It will return a python dict which contains the file paths, normalized audios, and piano rolls.

Sample rate of the audio is `16000` and we will use `hop_size=512` for mel-spectrogram and piano roll, resulting in  frame rate of `16000/512 == 31.25`.

In the example below, we examine the shapes of the tensors in the dataset.

In [None]:
data = example_dataset[1]
print(f'data: {data}')
print(f'audio_shape: {data["audio"].shape}')
print(f'frame_roll_shape: {data["frame"].shape}')
print(f'onset_roll_shape: {data["onset"].shape}')

print(f'HOP_SIZE({HOP_SIZE}) x piano_roll length({data["frame"].shape[0]}): {HOP_SIZE*data["frame"].shape[0]}')

### Piano roll
Piano roll is an array-like representation of notes.
`frame` and `onset` are tensors of shape (*number of frames*, *number of pithces (88)*).
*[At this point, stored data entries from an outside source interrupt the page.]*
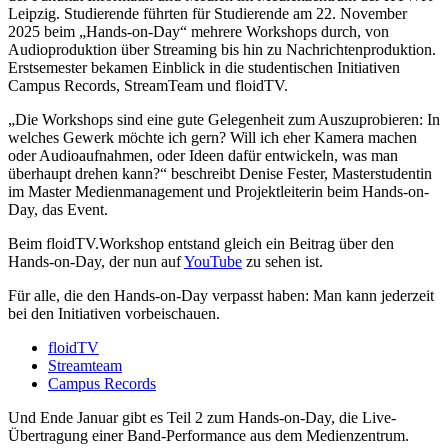
Leipzig. Studierende führten für Studierende am 22. November
2025 beim „Hands-on-Day“ mehrere Workshops durch, von
Audioproduktion über Streaming bis hin zu Nachrichtenproduktion.
Erstsemester bekamen Einblick in die studentischen Initiativen
Campus Records, StreamTeam und floidTV.
„Die Workshops sind eine gute Gelegenheit zum Auszuprobieren: In
welches Gewerk möchte ich gern? Will ich eher Kamera machen
oder Audioaufnahmen, oder Ideen dafür entwickeln, was man
überhaupt drehen kann?“ beschreibt Denise Fester, Masterstudentin
im Master Medienmanagement und Projektleiterin beim Hands-on-
Day, das Event.
Beim floidTV.Workshop entstand gleich ein Beitrag über den
Hands-on-Day, der nun auf
YouTube
zu sehen ist.
Für alle, die den Hands-on-Day verpasst haben: Man kann jederzeit
bei den Initiativen vorbeischauen.
floidTV
Streamteam
Campus Records
Und Ende Januar gibt es Teil 2 zum Hands-on-Day, die Live-
Übertragung einer Band-Performance aus dem Medienzentrum.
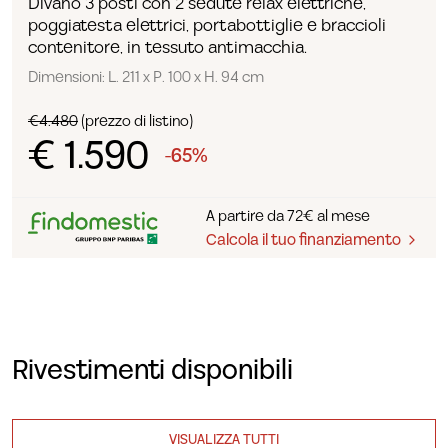
Divano 3 posti con 2 sedute relax elettriche,
poggiatesta elettrici, portabottiglie e braccioli
contenitore, in tessuto antimacchia.
Dimensioni: L. 211 x P. 100 x H. 94 cm
€4.480
(prezzo di listino)
€ 1.590
-65%
A partire da 72€ al mese
Calcola il tuo finanziamento
Rivestimenti disponibili
VISUALIZZA TUTTI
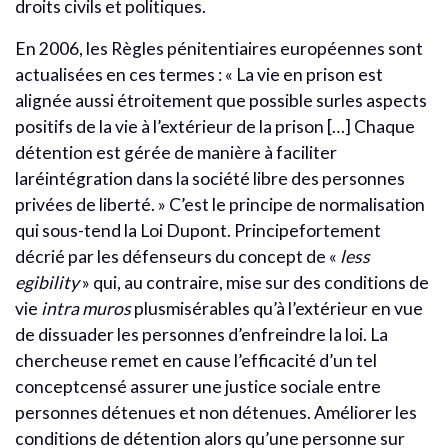
droits civils et politiques.
En 2006, les Règles pénitentiaires européennes sont
actualisées en ces termes : « La vie en prison est
alignée aussi étroitement que possible surles aspects
positifs de la vie à l’extérieur de la prison […] Chaque
détention est gérée de manière à faciliter
laréintégration dans la société libre des personnes
privées de liberté. » C’est le principe de normalisation
qui sous-tend la Loi Dupont. Principefortement
décrié par les défenseurs du concept de «
less
egibility
» qui, au contraire, mise sur des conditions de
vie
intra muros
plusmisérables qu’à l’extérieur en vue
de dissuader les personnes d’enfreindre la loi. La
chercheuse remet en cause l’efficacité d’un tel
conceptcensé assurer une justice sociale entre
personnes détenues et non détenues. Améliorer les
conditions de détention alors qu’une personne sur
The `frame` represents the sustains of the notes and `onset` marks the attacks of the notes.
Let's suppose there is a piano note of pitch `p` pressed at time `t1` and released at `t2`.  
Then, `frame[t1:t2+1, p] == 1` and `onset[t1, p] == 1`, and `0` everywhere else.


In [None]:
plt.figure(figsize=(10,8))
plt.subplot(311)
plt.plot(data['audio'].numpy()[:400*HOP_SIZE])
plt.autoscale(enable=True, axis='x', tight=True)
plt.subplot(312)
plt.imshow(data['frame'].numpy()[:400].T, aspect='auto', origin='lower')
plt.subplot(313)
plt.imshow(data['onset'].numpy()[:400].T, aspect='auto', origin='lower')


### sequence_length & random_sample
If we specify the `sequence_length`, the dataset trims the audio into the given length. When `random_sample=False`, the segments at the start of the audio will be used. If `random_sample=True`, the segments starting at random position will be used. We will use this attribute to make our training samples stocastic.
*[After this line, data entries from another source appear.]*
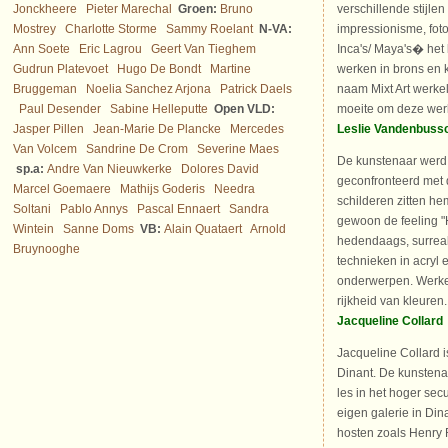
Jonckheere
Pieter Marechal
Groen:
Bruno
verschillende stijle
Mostrey
Charlotte Storme
Sammy Roelant
N-VA:
impressionisme, foto
Ann Soete
Eric Lagrou
Geert Van Tieghem
Inca's/ Maya's� het
Gudrun Platevoet
Hugo De Bondt
Martine
werken in brons en 
Bruggeman
Noelia Sanchez Arjona
Patrick Daels
naam Mixt Art werkeli
Paul Desender
Sabine Helleputte
Open VLD:
moeite om deze werk
Jasper Pillen
Jean-Marie De Plancke
Mercedes
Leslie Vandenbuss
Van Volcem
Sandrine De Crom
Severine Maes
De kunstenaar werd 
sp.a:
Andre Van Nieuwkerke
Dolores David
geconfronteerd met 
Marcel Goemaere
Mathijs Goderis
Needra
schilderen zitten hem
Soltani
Pablo Annys
Pascal Ennaert
Sandra
gewoon de feeling "
Wintein
Sanne Doms
VB:
Alain Quataert
Arnold
hedendaags, surreal
Bruynooghe
technieken in acryl 
onderwerpen. Werke
rijkheid van kleuren.
Jacqueline Collard
Jacqueline Collard i
Dinant. De kunstenar
les in het hoger sec
eigen galerie in Din
hosten zoals Henry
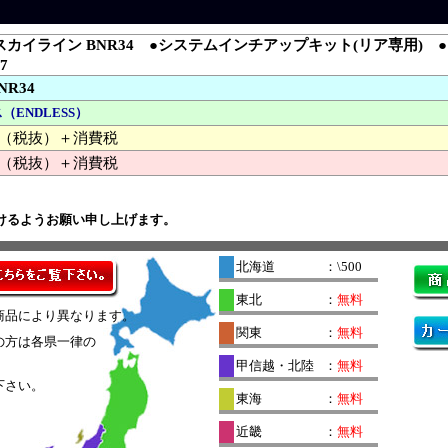
カイライン BNR34 ●システムインチアップキット(リア専用) ●ロー
7
NR34
（ENDLESS）
000 （税抜）＋消費税
（税抜）＋消費税
けるようお願い申し上げます。
北海道
：\500
東北
：
無料
商品により異なります。
関東
：
無料
の方は各県一律の
。
甲信越・北陸
：
無料
下さい。
東海
：
無料
近畿
：
無料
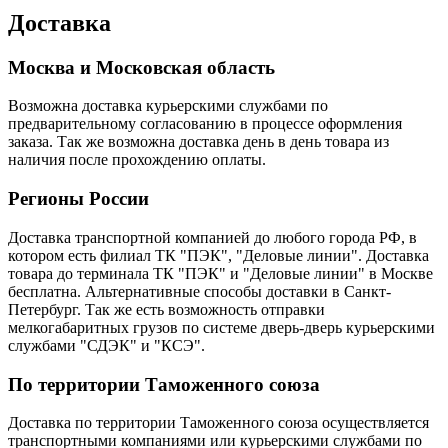
Доставка
Москва и Московская область
Возможна доставка курьерскими службами по
предварительному согласованию в процессе оформления
заказа. Так же возможна доставка день в день товара из
наличия после прохождению оплаты.
Регионы России
Доставка транспортной компанией до любого города РФ, в
котором есть филиал ТК "ПЭК", "Деловые линии". Доставка
товара до терминала ТК "ПЭК" и "Деловые линии" в Москве
бесплатна. Альтернативные способы доставки в Санкт-
Петербург. Так же есть возможность отправки
мелкогабаритных грузов по системе дверь-дверь курьерскими
службами "СДЭК" и "КСЭ".
По территории Таможенного союза
Доставка по территории Таможенного союза осуществляется
транспортными компаниями или курьерскими службами по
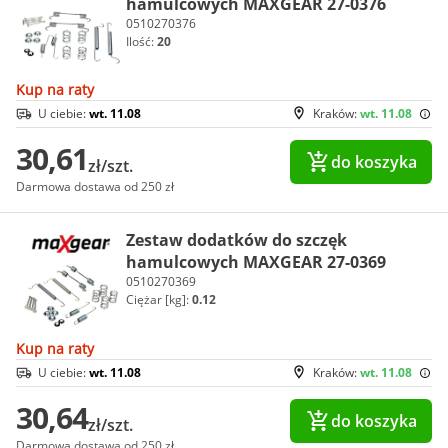
hamulcowych MAXGEAR 27-0376
0510270376
Ilość:
20
Kup na raty
U ciebie:
wt. 11.08
Kraków:
wt. 11.08
30,61
do koszyka
zł/szt.
Darmowa dostawa od 250 zł
Zestaw dodatków do szczęk
hamulcowych MAXGEAR 27-0369
0510270369
Ciężar [kg]:
0.12
Kup na raty
U ciebie:
wt. 11.08
Kraków:
wt. 11.08
30,64
do koszyka
zł/szt.
Darmowa dostawa od 250 zł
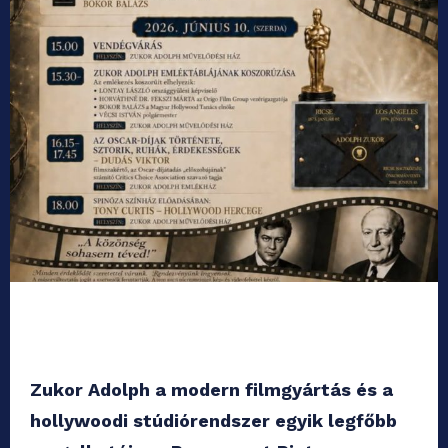
Zukor Adolph a modern filmgyártás és a
hollywoodi stúdiórendszer egyik legfőbb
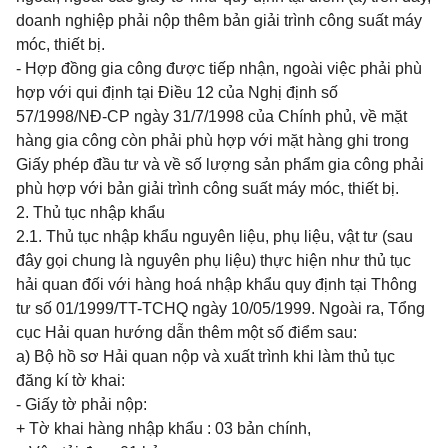
doanh nghiệp phải nộp thêm bản giải trình công suất máy
móc, thiết bị.
- Hợp đồng gia công được tiếp nhận, ngoài việc phải phù
hợp với qui định tại Điều 12 của Nghị định số
57/1998/NĐ-CP ngày 31/7/1998 của Chính phủ, về mặt
hàng gia công còn phải phù hợp với mặt hàng ghi trong
Giấy phép đầu tư và về số lượng sản phẩm gia công phải
phù hợp với bản giải trình công suất máy móc, thiết bị.
2. Thủ tục nhập khẩu
2.1. Thủ tục nhập khẩu nguyên liệu, phụ liệu, vật tư (sau
đây gọi chung là nguyên phụ liệu) thực hiện như thủ tục
hải quan đối với hàng hoá nhập khẩu quy định tại Thông
tư số 01/1999/TT-TCHQ ngày 10/05/1999. Ngoài ra, Tổng
cục Hải quan hướng dẫn thêm một số điểm sau:
a) Bộ hồ sơ Hải quan nộp và xuất trình khi làm thủ tục
đăng kí tờ khai:
- Giấy tờ phải nộp:
+ Tờ khai hàng nhập khẩu : 03 bản chính,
if `sequence_length` is not divisible by `HOP_SIZE`, it will shorten the audio for proper adjustment.

In [None]:
example_dataset = MAESTRO_small(path='../data', groups=['debug'], sequence_length=10000, random_sample=True)

In [None]:
data = example_dataset[1]
print(f'data path: {data["path"]}')
print(f'audio_shape: {data["audio"].shape}')
print(f'frame_roll_shape: {data["frame"].shape}')
print(f'onset_roll_shape: {data["onset"].shape}')

In [None]:
plt.figure(figsize=(10,8))
plt.subplot(311)
plt.plot(data['audio'].numpy()[:400*HOP_SIZE])
plt.autoscale(enable=True, axis='x', tight=True)
plt.subplot(312)
plt.imshow(data['frame'].numpy()[:400].T, aspect='auto', origin='lower')
plt.subplot(313)
plt.imshow(data['onset'].numpy()[:400].T, aspect='auto', origin='lower')